* _Problem statement_
Once you reach the line containing "Андрей Григорьевич Сысалин" in the entries below, write out that line and each one after it down to the line containing "сноса ветхого строения, построил новый", exactly and with nothing added.

[Collected data]
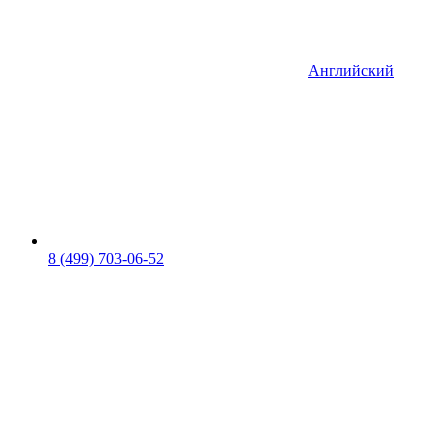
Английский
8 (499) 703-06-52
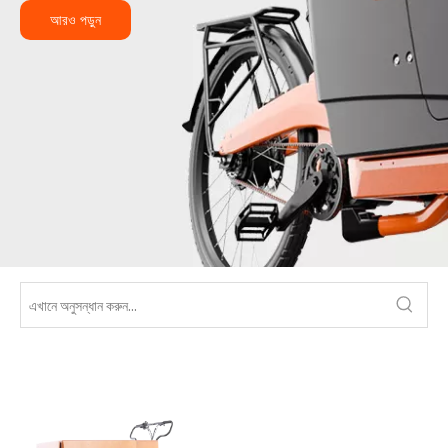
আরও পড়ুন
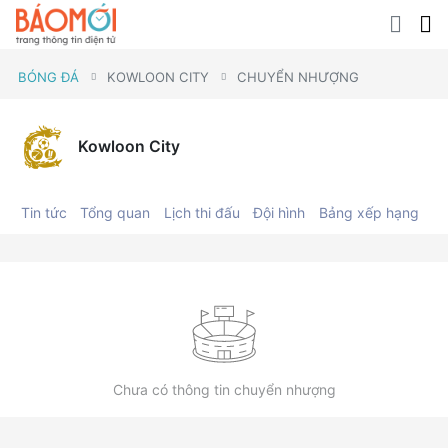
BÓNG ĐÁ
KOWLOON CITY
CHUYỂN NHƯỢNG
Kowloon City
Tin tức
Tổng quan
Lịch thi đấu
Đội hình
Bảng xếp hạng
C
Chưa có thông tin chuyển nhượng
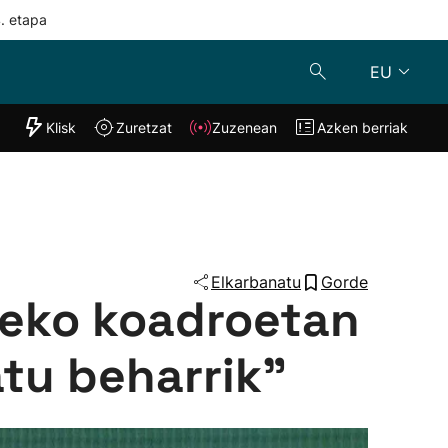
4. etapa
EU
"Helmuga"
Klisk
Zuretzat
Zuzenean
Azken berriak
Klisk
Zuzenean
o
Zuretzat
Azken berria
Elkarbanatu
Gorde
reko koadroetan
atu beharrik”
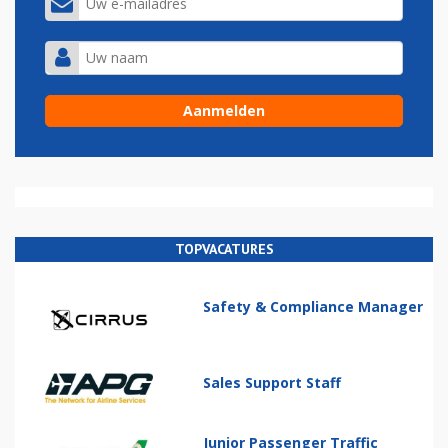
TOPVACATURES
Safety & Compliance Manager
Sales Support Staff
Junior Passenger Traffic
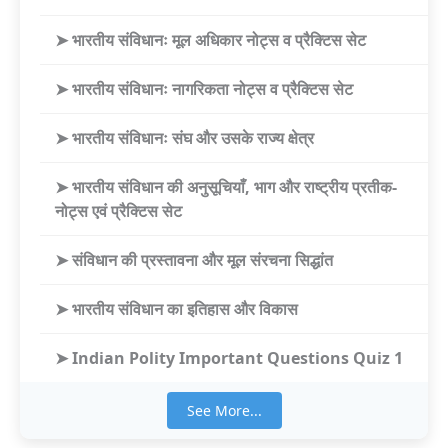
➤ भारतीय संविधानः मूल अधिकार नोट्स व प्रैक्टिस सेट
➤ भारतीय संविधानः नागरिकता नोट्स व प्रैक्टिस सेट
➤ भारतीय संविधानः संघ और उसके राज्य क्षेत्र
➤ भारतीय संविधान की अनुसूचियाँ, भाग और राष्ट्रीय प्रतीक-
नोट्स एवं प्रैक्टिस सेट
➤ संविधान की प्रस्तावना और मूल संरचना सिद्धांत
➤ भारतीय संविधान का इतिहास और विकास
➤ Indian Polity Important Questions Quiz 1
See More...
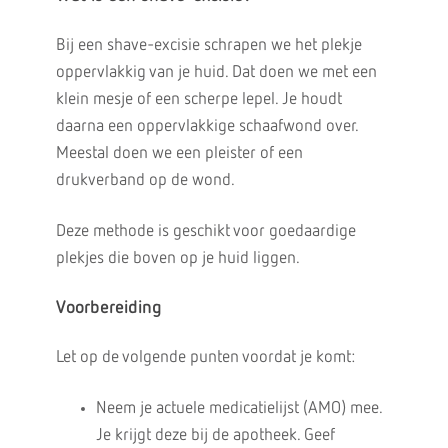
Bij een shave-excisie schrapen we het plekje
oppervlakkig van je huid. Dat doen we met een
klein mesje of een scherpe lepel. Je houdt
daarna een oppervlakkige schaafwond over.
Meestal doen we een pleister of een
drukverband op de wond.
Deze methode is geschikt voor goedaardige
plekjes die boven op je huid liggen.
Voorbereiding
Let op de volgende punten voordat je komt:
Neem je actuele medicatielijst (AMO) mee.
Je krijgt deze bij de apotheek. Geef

...

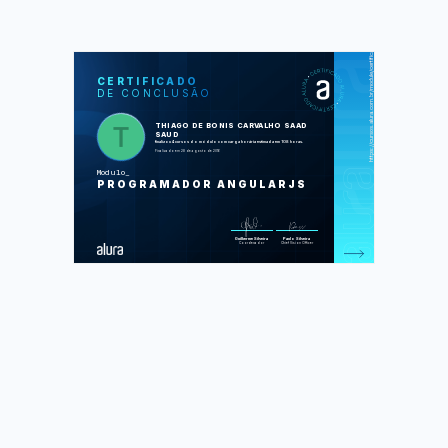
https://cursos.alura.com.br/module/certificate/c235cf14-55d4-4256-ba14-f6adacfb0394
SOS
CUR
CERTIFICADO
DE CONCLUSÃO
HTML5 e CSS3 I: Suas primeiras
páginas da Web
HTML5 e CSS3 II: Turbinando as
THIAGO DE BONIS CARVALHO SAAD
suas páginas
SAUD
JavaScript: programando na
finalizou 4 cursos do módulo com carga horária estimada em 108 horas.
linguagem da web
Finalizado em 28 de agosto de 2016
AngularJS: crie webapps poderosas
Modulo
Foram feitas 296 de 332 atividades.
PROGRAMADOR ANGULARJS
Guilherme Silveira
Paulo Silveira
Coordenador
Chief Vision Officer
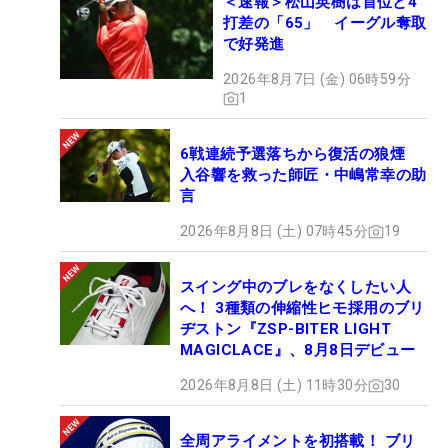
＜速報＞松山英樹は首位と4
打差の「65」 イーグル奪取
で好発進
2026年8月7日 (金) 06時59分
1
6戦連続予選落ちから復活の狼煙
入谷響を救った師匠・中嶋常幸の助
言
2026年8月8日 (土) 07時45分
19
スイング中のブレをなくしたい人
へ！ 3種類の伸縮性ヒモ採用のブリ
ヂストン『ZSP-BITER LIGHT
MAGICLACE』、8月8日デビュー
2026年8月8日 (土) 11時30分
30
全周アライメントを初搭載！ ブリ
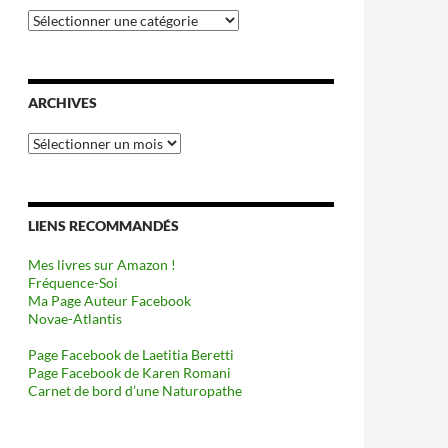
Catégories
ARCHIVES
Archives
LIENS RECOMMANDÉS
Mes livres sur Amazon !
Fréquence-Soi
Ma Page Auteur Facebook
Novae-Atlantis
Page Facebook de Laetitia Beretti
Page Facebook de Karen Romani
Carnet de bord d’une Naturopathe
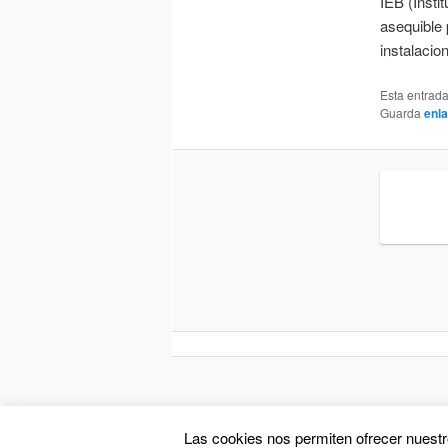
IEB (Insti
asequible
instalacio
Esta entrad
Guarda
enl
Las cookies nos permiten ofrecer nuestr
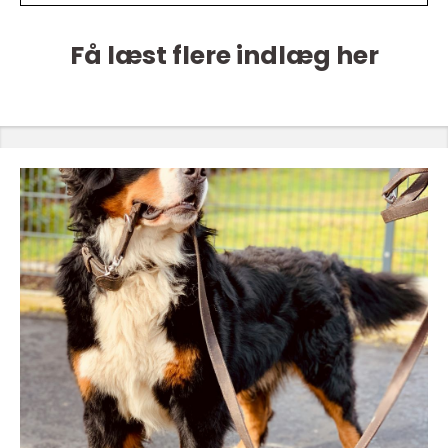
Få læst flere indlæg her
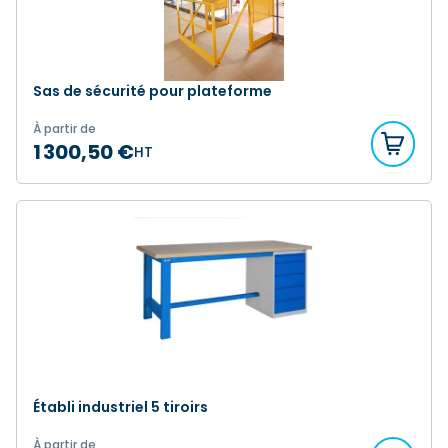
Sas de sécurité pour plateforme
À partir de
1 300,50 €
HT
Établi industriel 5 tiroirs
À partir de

...

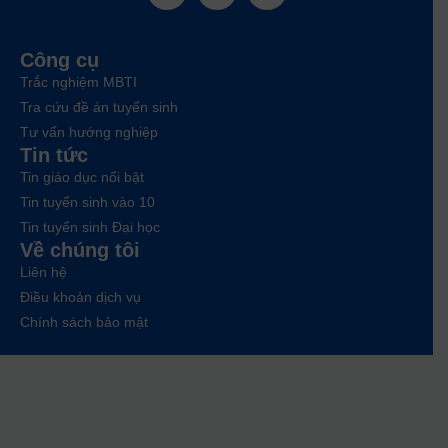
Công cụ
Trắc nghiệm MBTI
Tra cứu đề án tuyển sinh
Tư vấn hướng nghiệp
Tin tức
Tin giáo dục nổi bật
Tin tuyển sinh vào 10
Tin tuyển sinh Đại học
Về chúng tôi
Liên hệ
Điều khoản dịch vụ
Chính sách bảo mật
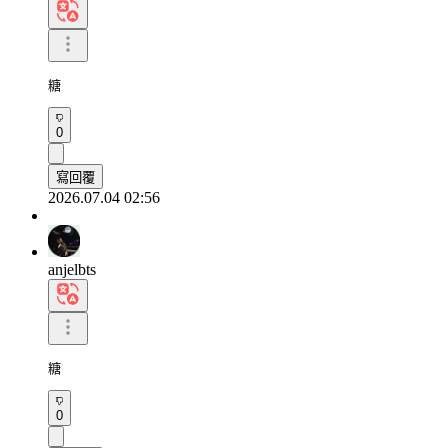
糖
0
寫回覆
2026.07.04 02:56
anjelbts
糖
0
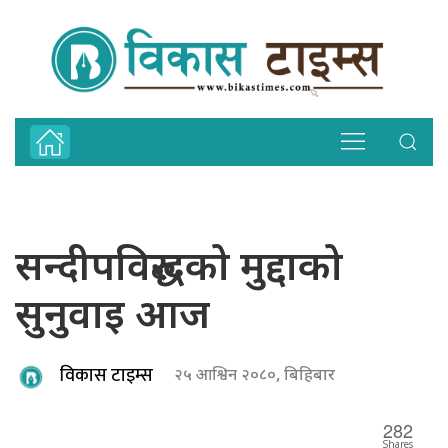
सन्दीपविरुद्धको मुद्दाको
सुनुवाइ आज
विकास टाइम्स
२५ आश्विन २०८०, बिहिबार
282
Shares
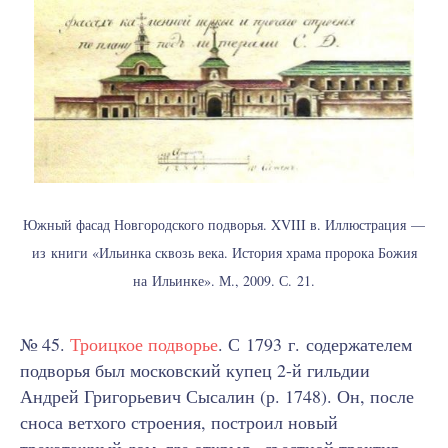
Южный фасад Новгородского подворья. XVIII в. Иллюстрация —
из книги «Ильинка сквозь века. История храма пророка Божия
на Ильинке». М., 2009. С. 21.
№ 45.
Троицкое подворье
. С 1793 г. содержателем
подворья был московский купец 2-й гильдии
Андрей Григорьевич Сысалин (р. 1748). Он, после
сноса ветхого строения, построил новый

* _Answer below_
Андрей Григорьевич Сысалин (р. 1748). Он, после
сноса ветхого строения, построил новый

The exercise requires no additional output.